• Your instructions
Give all the lines below again, exactly, with no pictures.

[Stored data entries]
++++++++++++++++++++

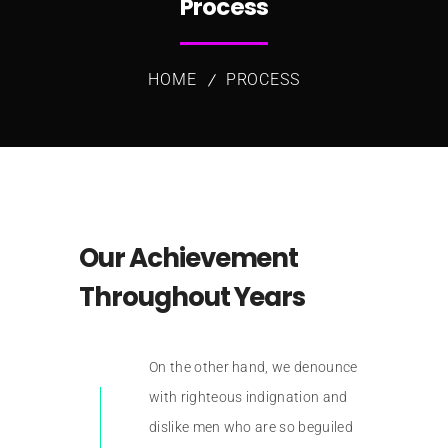
Process
HOME
PROCESS
Our Achievement
Throughout Years
On the other hand, we denounce
with righteous indignation and
dislike men who are so beguiled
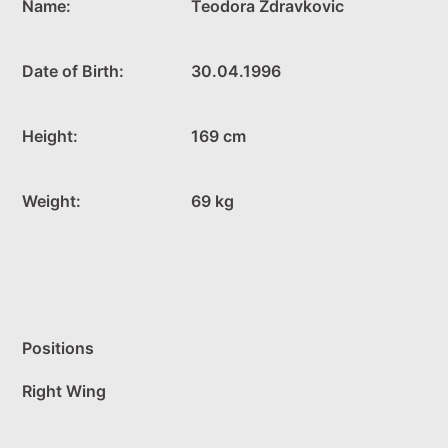
Name:
Teodora Zdravkovic
Date of Birth:
30.04.1996
Height:
169 cm
Weight:
69 kg
Positions
Right Wing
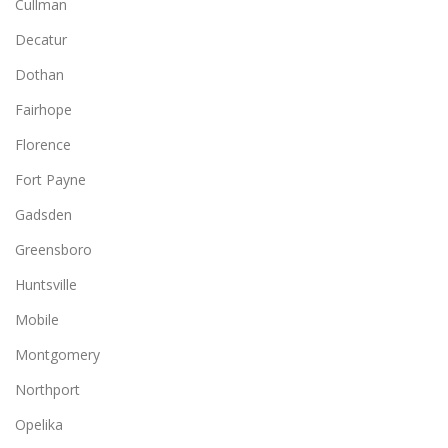
Cullman
Decatur
Dothan
Fairhope
Florence
Fort Payne
Gadsden
Greensboro
Huntsville
Mobile
Montgomery
Northport
Opelika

++++++++++++++++++++

• Exercise solution
Process
HOME
PROCESS
Our Achievement
Throughout Years
On the other hand, we denounce
with righteous indignation and
dislike men who are so beguiled
Name:
Teodora Zdravkovic
Date of Birth:
30.04.1996
Height:
169 cm
Weight:
69 kg
Positions
Right Wing
Cullman
Decatur
Dothan
Fairhope
Florence
Fort Payne
Gadsden
Greensboro
Huntsville
Mobile
Montgomery
Northport
Opelika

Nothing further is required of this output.